In another piece we learn about journalist Aarefa Johari’s work towards building awareness about the Female Genital Mutilation (FGM) or Female Genital Cutting (FGC) prevalent amongst the Dawoodi Bohra community. In 2015, she co-founded Sahiyo, a non-profit collective, with four other women, who felt passionately about ending khatna. The purpose was to advocate the values of consent, bodily integrity and a woman’s right to her own body and sexuality, using storytelling, community engagement and healthy dialogue.
Feminist Rani, published by Penguin, also has interviews of Ankhi Das, who heads Facebook’s public policy in the region, Sapna Bhavnani, philanthropist and Rohini Shirke, a bee-keeper, besides Tanmay Bhat, Deepa Mallik, Malishka Mendonsa and others.
Chopra, who has founded SheThePeople.TV, talks about the book and how it introduced her to views of feminism, different from hers. More from the journalist...
- You have talked to people across the spectrum for this book. How do you see the growth of feminism in rural areas?
I believe our women in rural India have been feminist forever. They lead the rural workforce from the front and do far more work on the farm than men do, in addition to fulfilling their family commitments.
From my observations, there is a huge push from village women to do something of their own. They are using their phones to get away from their mundane and otherwise challenging life to explore ways to connect and grow and converse outside of their real world. Like the story of Rohini Shirke, there are millions of women who are using Facebook, YouTube and WhatsApp to learn and become independent and resist patriarchy that questions their capability.
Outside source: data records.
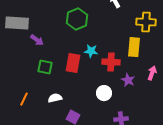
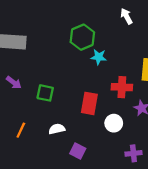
purple arrow: (37, 40) -> (14, 82), moved
cyan star: (91, 51) -> (99, 57), moved
red rectangle: (73, 63) -> (89, 103), moved

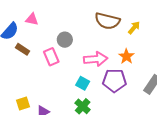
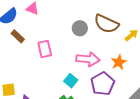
gray circle: (65, 40) -> (80, 28), moved
purple pentagon: (114, 81) -> (103, 84), turned 30

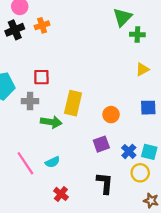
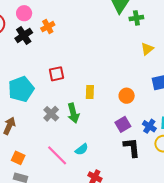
gray cross: (30, 101) -> (51, 114), moved, turned -35
yellow rectangle: (73, 103) -> (90, 92), size x0.6
green arrow: (51, 122) -> (73, 113), turned 78
black L-shape: (105, 183) -> (132, 147), moved

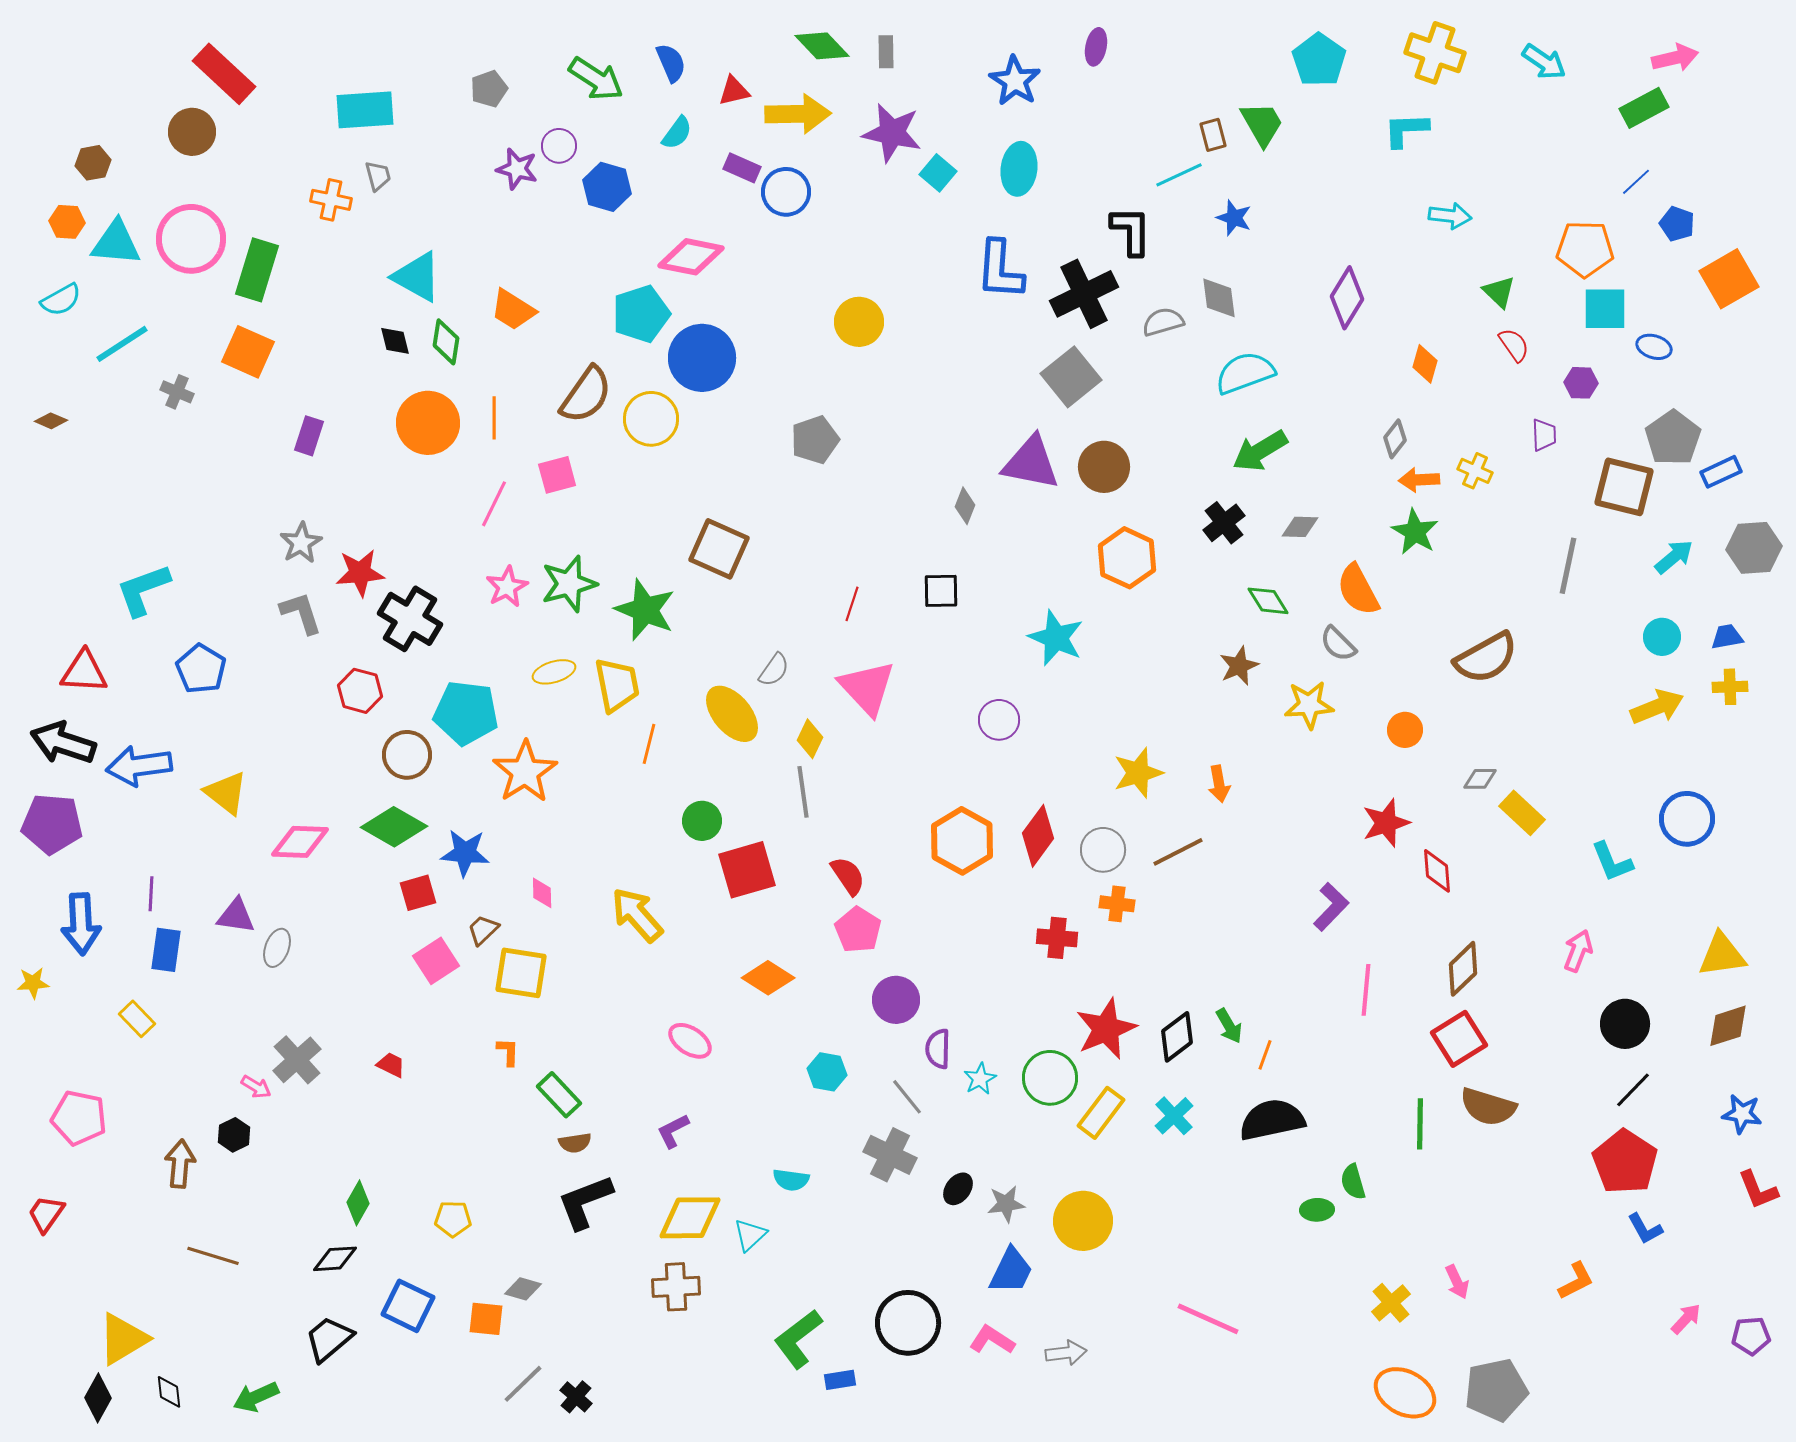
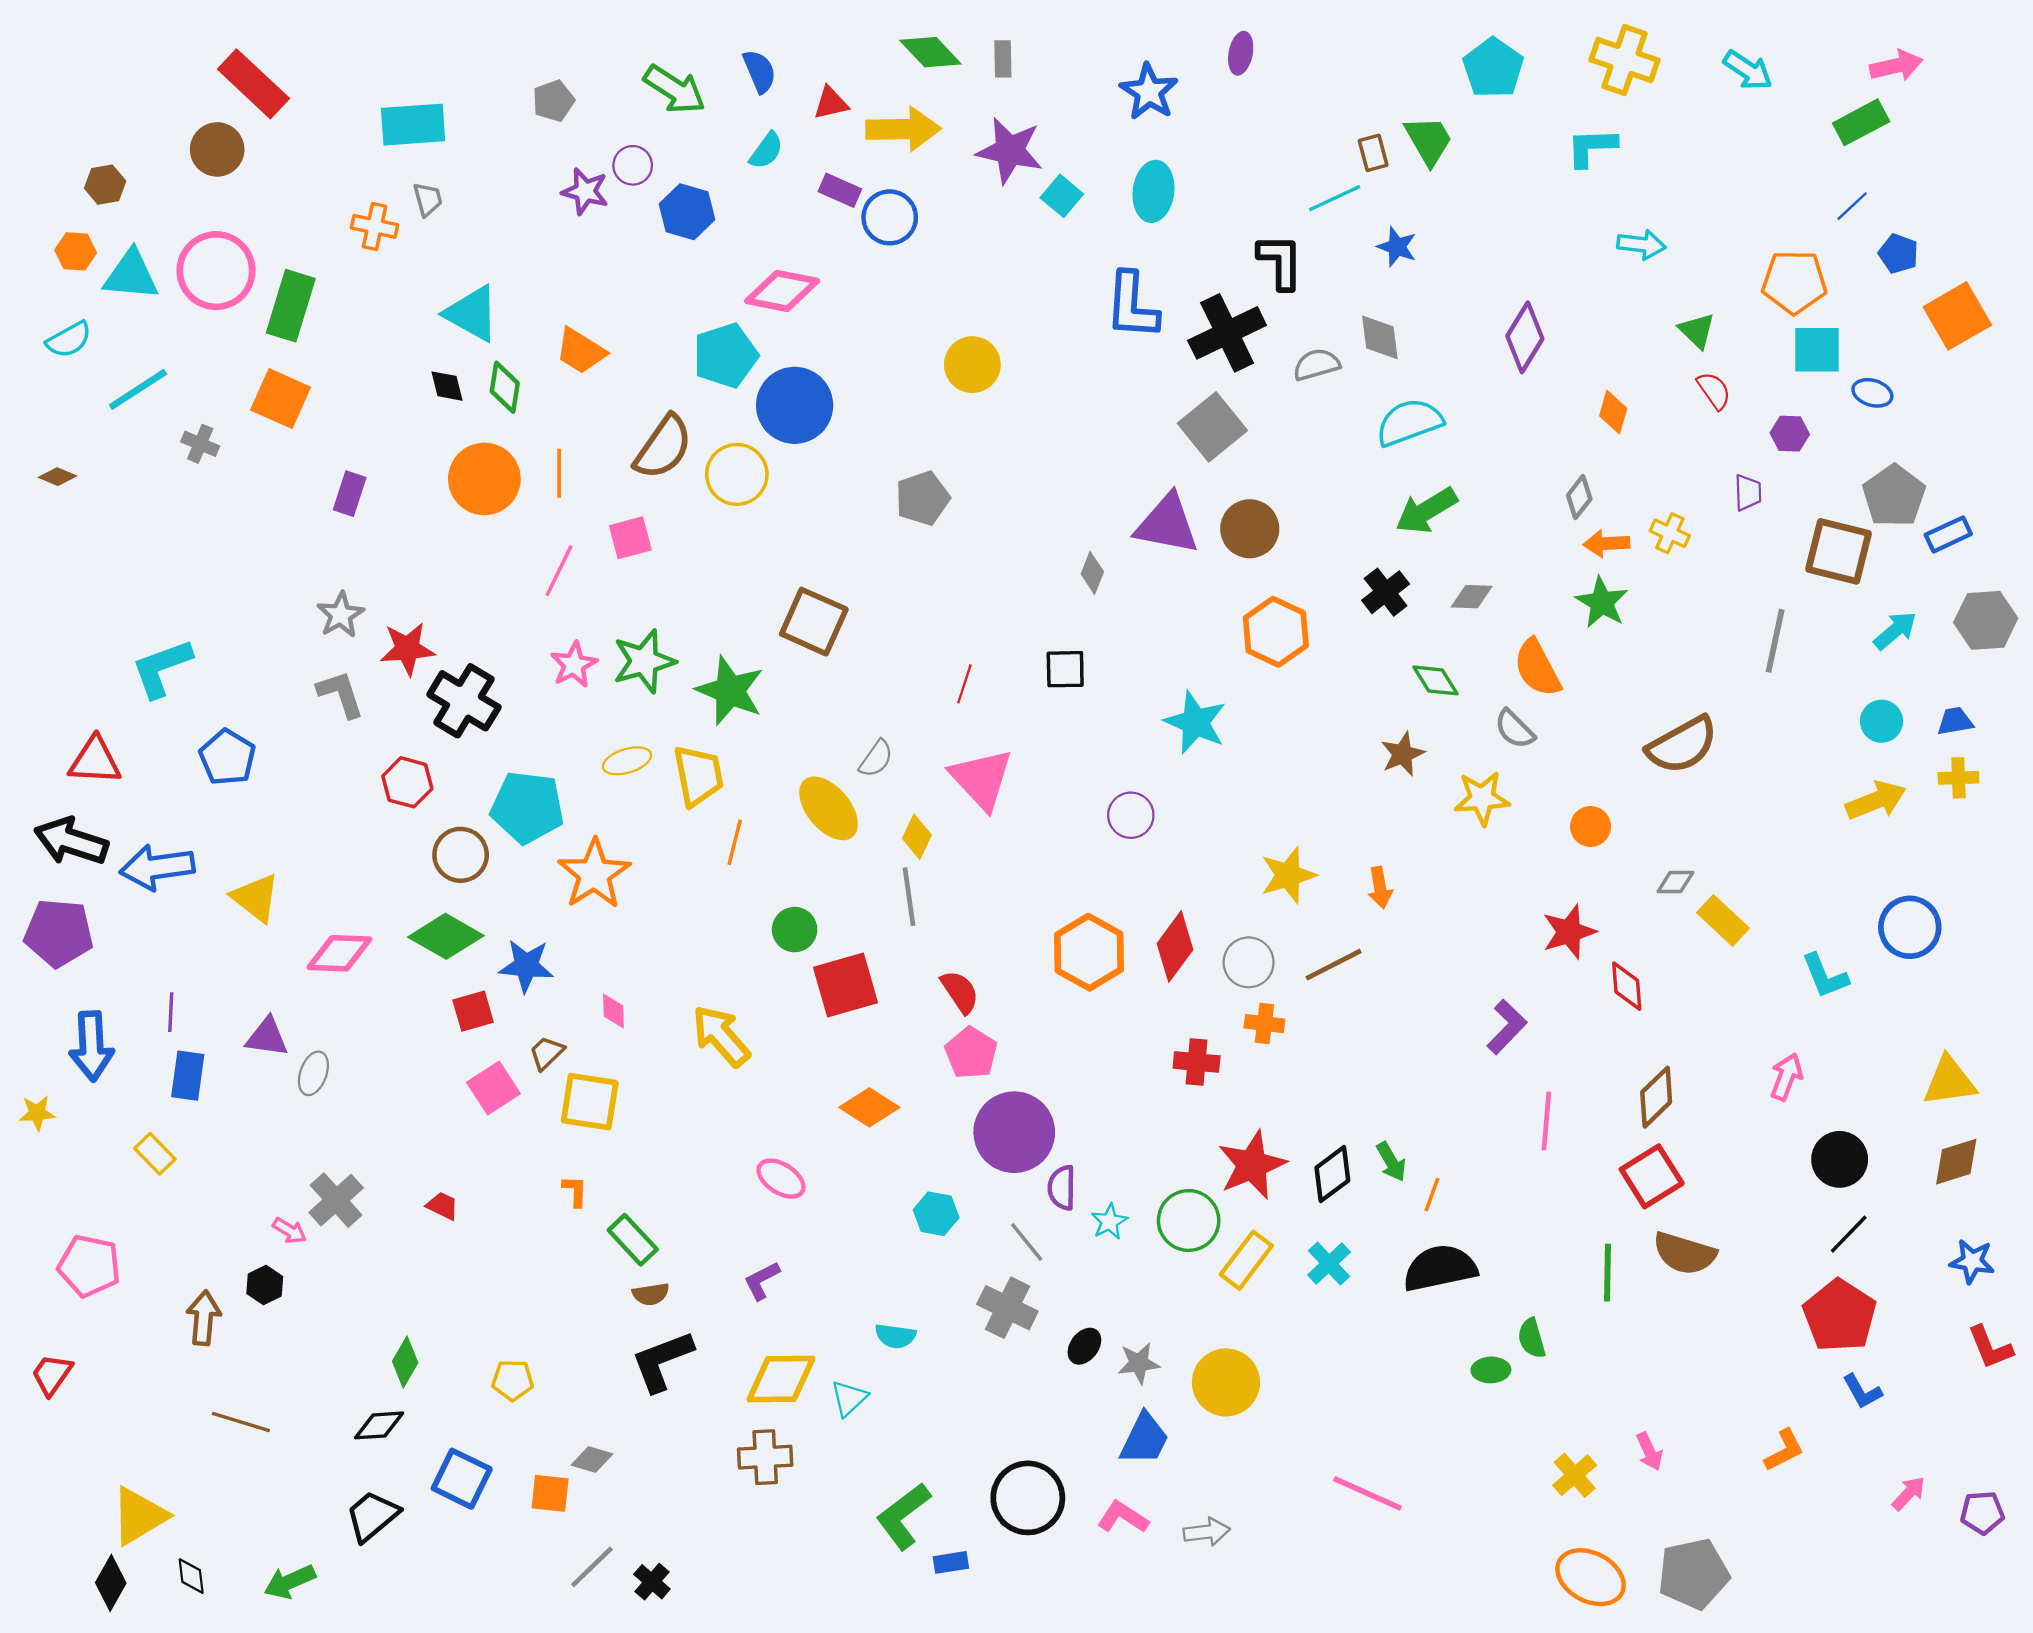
purple circle: (896, 1000) -> (1014, 1132), size x1.5

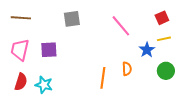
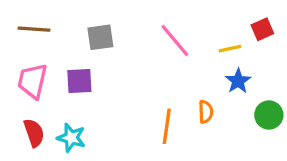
gray square: (72, 19) -> (100, 37), moved
pink line: (121, 26) -> (175, 40), moved
yellow line: (164, 39) -> (230, 49), moved
red semicircle: (21, 82) -> (34, 133), turned -36

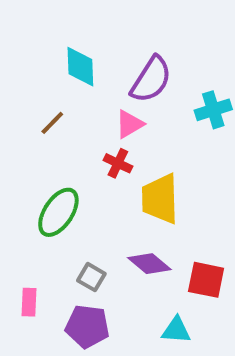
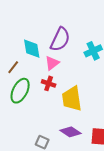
cyan diamond: (80, 67) -> (32, 49), moved
green ellipse: (58, 212) -> (20, 91), moved

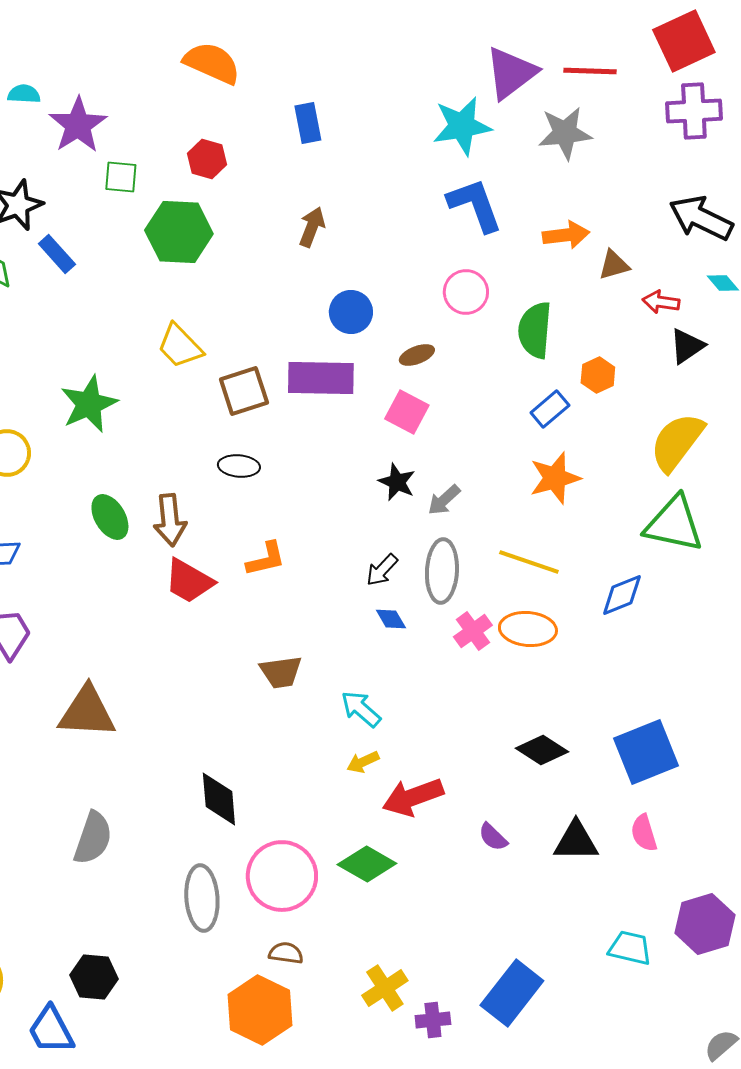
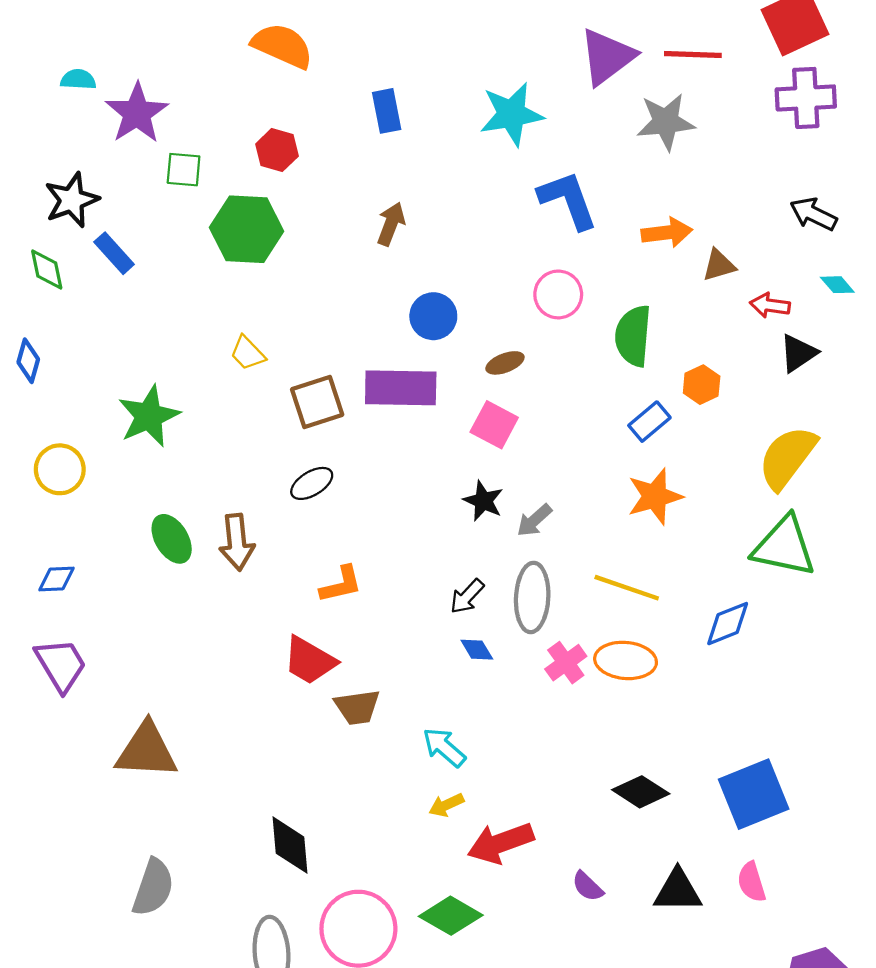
cyan star: (462, 126) -> (512, 114), moved
black arrow: (701, 218) -> (813, 214), size x0.7
yellow trapezoid: (180, 346) -> (248, 353), size x0.7
black ellipse: (239, 466) -> (312, 483), turned -36
red trapezoid: (189, 581) -> (310, 660), moved

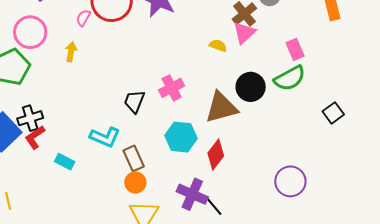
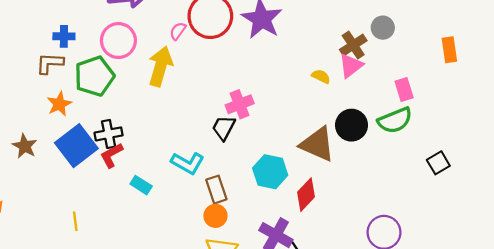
yellow arrow: (71, 52) -> (160, 66), size x1.8
pink cross: (172, 88) -> (240, 104), moved
brown triangle: (221, 108) -> (317, 144), turned 33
- Can you explain the co-relation of economy/financial independence and feminism?
Feminism to me is having the choice to make a choice. Financial dependence is a big reason why women are subjugated. They don’t have spending power in their control and that’s a big issue. So indeed feminism pushes for women to have the power to be empowered with financial independence. That said, it’s not a necessary condition that an empowered or financially independent woman alone can be a feminist.
- After talking to the women and men for the book, how has your perspective of feminism changed?
From my younger days, I was always a feminist. So in that sense, the book has exposed my definition to many new definitions of feminism. Talking to men and women has also given me the perspective that feminism is about tolerance of other views of feminism. Writing this book has been an enriching experience of learning and unlearning.
- So far, as it’s mentioned in the book, feminism has been defined by our colonial history. What can Indian brand of feminism be like?
There is no Indian brand of feminism and to me the idea isn’t foreign either. It’s a movement to bring equal rights to women. It’s a fight against patriarchy — both by men and women — seeped in our society and minds for centuries. What’s needed is contemporary conversation and new contexts.
- In the light of the #MeToo movement, how do you now see the views of Tanmay Bhat as reflected in the book? Bhat kept quiet despite knowing about Utsav Chakrabarty’s misdemeanour...
When the book was written and when the conversation with Tanmay Bhat happened, we were not aware of Utsav’s misdemeanour. I believe for those who call themselves feminists, and who talk about it and propagate it, there can be no two lenses to view it. Tanmay Bhat must come out and talk about this as should any other person who believes in feminism. I am quite let down by the comics of this country because I was hoping that comedy would become a great tool to break stereotypes and not propel them.